3.) If I ever find out who messed you up so badly when you were young, I will personally take them apart, piece by piece...and you can help.


----------



## Lisalee (Apr 5, 2005)

Do you know how tired mommy is at night when you keep waking her up for food?

Do you know how much I worry about you?

Would you please enjoy the good brands of canned food mommy buys you and wants you to eat more, besides just the same salmon flavor all the time??


----------



## ForJazz (Dec 30, 2003)

"I will never let a young child hurt you, so please stop running away from them and humor them for a few pets."


----------



## my5kitties (Sep 13, 2005)

This is a fun thread!

Hmmm...what would I say to my babies???

Midnight: Stop hissing at your boys. They can't help that they're getting bigger than you. 

Star: You can't fool me. I _know_ deep down in that little kitty heart of yours, you love me. You can act nonchalant all you want, but I'm not completely asleep when you jump on the bed and headbutt me so that I can pet you.

Lucky: The vet that neutered you was wrong. You're not "slow". I refuse to believe that your chest bone isn't developed right and that if you were human, you'd have Down's syndrome. Any cat that can turn off the light switch is purr-fectly normal to me.

And to all three: I love you guys so much! I am honored that Midnight chose me to rescue her. And I am so glad that we waited on getting you spayed, 'cuz if we had gotten you spayed when we were considering it, we would have never have had your boys, Star and Lucky, in our lives. And the three of you make me complete.


----------



## jackbuilt (Nov 9, 2005)

Theo - Stop jumping on Philbert
Philbert - Relax and play with Theo, don't be such a wuss!
Jack - It would be nice if you would come hang out with all of us more often, Miss Grumpus.


----------



## kristi (Sep 19, 2003)

It's funny, since I talk to my cats all the time anyway. :lol: 

Frodo: There is no creature more perfect than you. However, I don't like it when you jump in the dryer. Knock it off.

Lemur: Please come out sometimes when guests are here. They all think I lied about having a 4th cat.

Daisy: Quit being such a b&$%ch all the time.
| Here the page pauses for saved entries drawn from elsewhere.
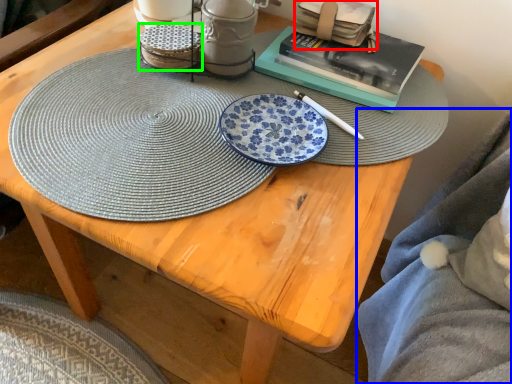 Question: Estimate the real-world distances between objects in this image. Which object is closer to book (highlighted by a red box), blanket (highlighted by a blue box) or tableware (highlighted by a green box)?

Choices:
 (A) blanket
 (B) tableware

Answer: (B) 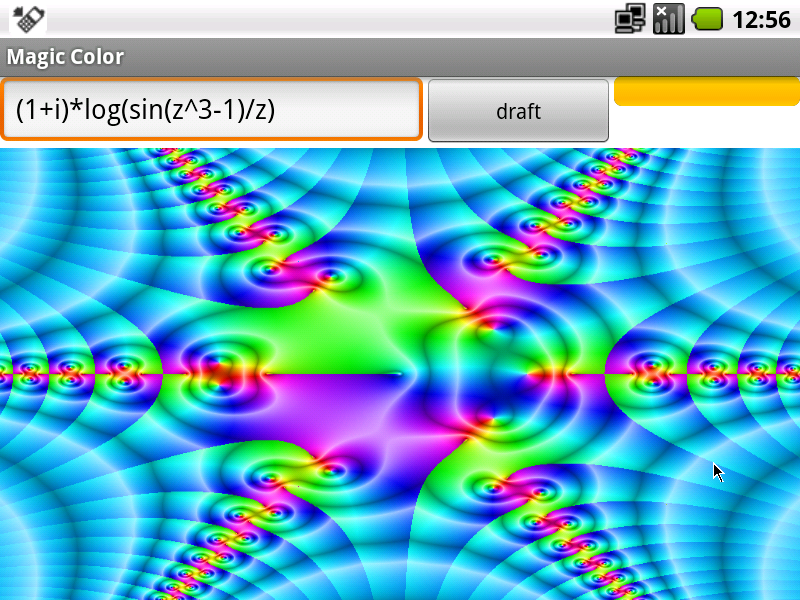 Locate an element on the screen. Image resolution: width=800 pixels, height=600 pixels. monitor is located at coordinates (622, 19), (642, 11). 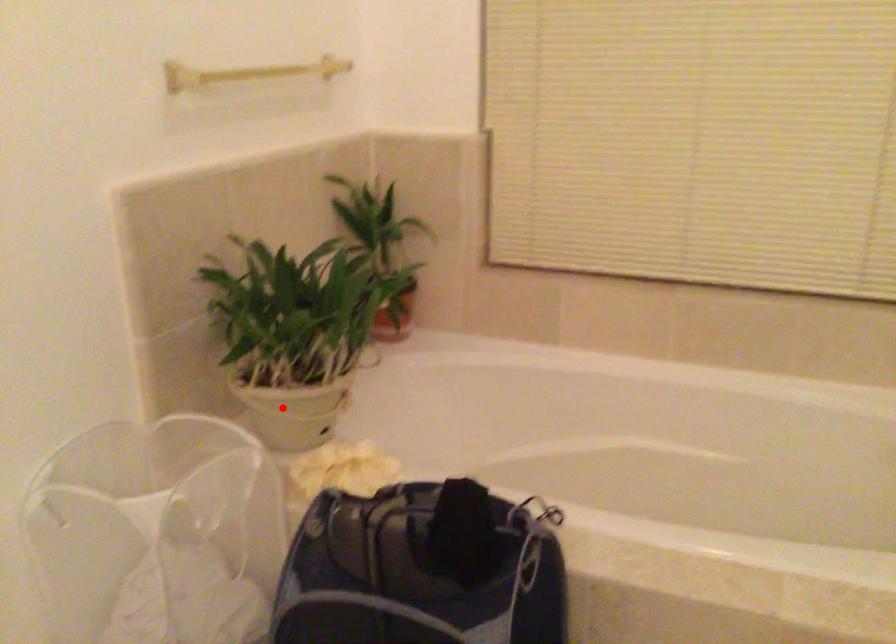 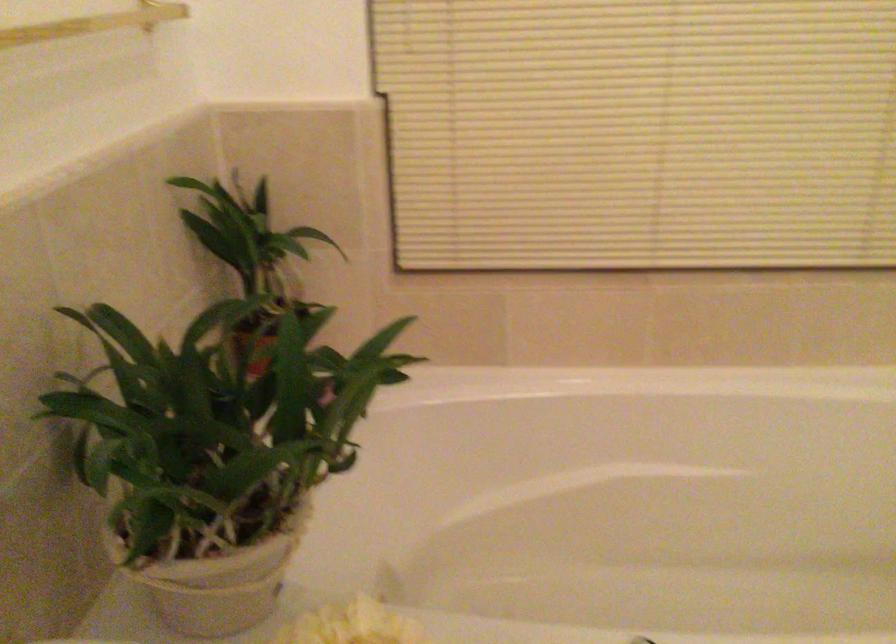 Question: I am providing you with two images of the same scene from different viewpoints. Given a red point in image1, look at the same physical point in image2. Is it:

Choices:
 (A) Closer to the viewpoint
 (B) Farther from the viewpoint

Answer: (A)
Xander: I like your wild eyes and your constant yowling. It's really charming. I do wish you'd like to cuddle with me somewhere other than while I'm sitting on the toilet.


----------



## ForJazz (Dec 30, 2003)

kristi said:


> I do wish you'd like to cuddle with me somewhere other than while I'm sitting on the toilet.


LMAO! :lol:


----------



## fellajetandmonster'sslave (Aug 5, 2003)

*stuff to say to cat(s)*

Monster: you are my favorite most beautiful and smart girl---so quit trying to eliminate the competition--leave Jett alone..................................Jett: you are my favorite most beautiful and smart girl, so quit attacking Itty-Bitt...................................................Diamond: I am so glad you allowed me to rescue you from an unfit mother; you are so even-tempered; truly the most laid-back off cats.............Itty-Bitt-I never could imagine the joy you have brought to our home; your constant singing and chirping for acknowledgement brings a smile to my face even during the darkest of times............and of course, Fella: five months have passed since we had to say our goodbyes; my eyes still well up at the thought of you being gone. WE love you and miss you forever.........


----------



## DesnBaby (Apr 18, 2004)

Please don't eat the lint from the floor, its not roughfage like your cat grass. :lol:


----------



## BastFille (Aug 13, 2005)

This is really sentimental, but:

To Milo, who I had to say good-bye to over six years ago: I miss you so much and I'm sorry I couldn't be what you needed back then. I hope you have a better life, with a more responsible ten-year-old than I was, and I wish you a long life with a family that loves you almost as much as I do, 'cause they could never match it. And I hope you know, that I have never slept so soundly and so peacefully as I did when you were curled up against me on my bed. I miss you, and I will always love you.


----------